Days before the one-year anniversary of the protest, Pope Francis was questioned about Cuba during an interview with Reuters. He said, “Cuba is a symbol, Cuba has a great history.” He also spoke of the people and leaders he had built relationships with, including Raul Castro, the president from 2011 until he stepped down in April 2021.

“Unsurprising” to Campos and Herrero, the leader of the Catholic Church did not rebuke the Communist Party of Cuba for acts of oppression.

“The Cuban Catholics in Edmonton are very disappointed in the Pope for his position,” said Campos. “He said he has a close relationship with the dictatorship that is persecuting the Cuban people who he said he is close with and loves.
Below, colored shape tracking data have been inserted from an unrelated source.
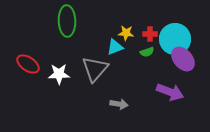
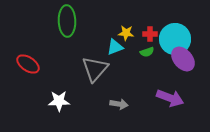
white star: moved 27 px down
purple arrow: moved 6 px down
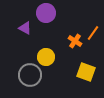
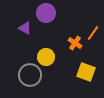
orange cross: moved 2 px down
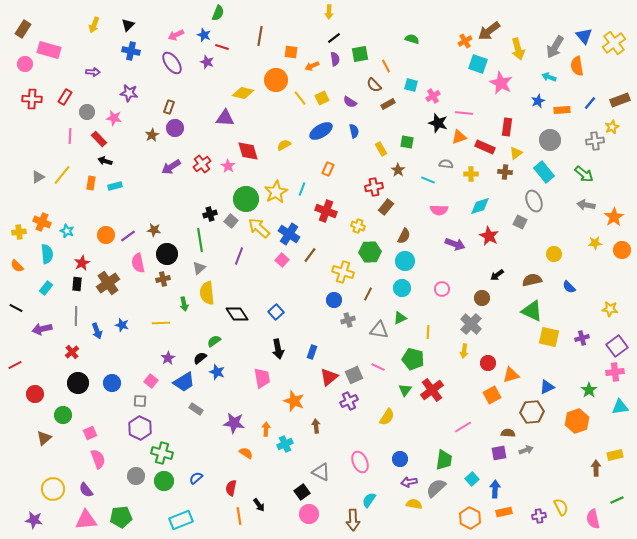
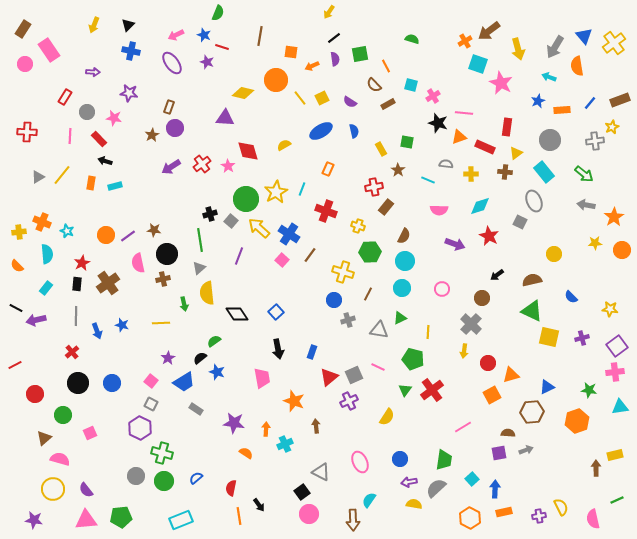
yellow arrow at (329, 12): rotated 32 degrees clockwise
pink rectangle at (49, 50): rotated 40 degrees clockwise
red cross at (32, 99): moved 5 px left, 33 px down
blue semicircle at (569, 287): moved 2 px right, 10 px down
purple arrow at (42, 329): moved 6 px left, 9 px up
green star at (589, 390): rotated 28 degrees counterclockwise
gray square at (140, 401): moved 11 px right, 3 px down; rotated 24 degrees clockwise
pink semicircle at (98, 459): moved 38 px left; rotated 54 degrees counterclockwise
As a representative of God, there is something wrong there.”

Without diving into specifics, Campos said the Pope “will see from far away how disappointed we are” during the Edmonton leg of the papal visit July 24-26. He responded, “I don’t know, maybe,” when asked if they would stage a protest at one of the events open to the public.

Campos is also urging Canadians to once again renew focus on the Cuban situation and resist gifting the regime with tourism dollars. Canadians make up the largest number of tourists that visit the island nation.

“Canadians should not go for a vacation in Cuba, as their tourism dollars only strengthen the dictatorship,” said Herrero. “Tourism money does not get funnelled to critical institutions such as hospitals and schools.” Instead, it will “go towards building more hotels, and fueling the police, repression and dictator.”

As for the current situation in Cuba, media outlets reported that the government anticipated protests to reignite on the anniversary date, though there has been no news on that front in world media. Still, it’s only a matter of time until a renewed push for “libertad” rises again, said Herrero.

“The economic situation is not getting any better. The only people who can emigrate have a lot of money. Inside the country, the situation is becoming like a pressure cooker. I think at any moment, at any time, we will see protests like the ones that happened last year.”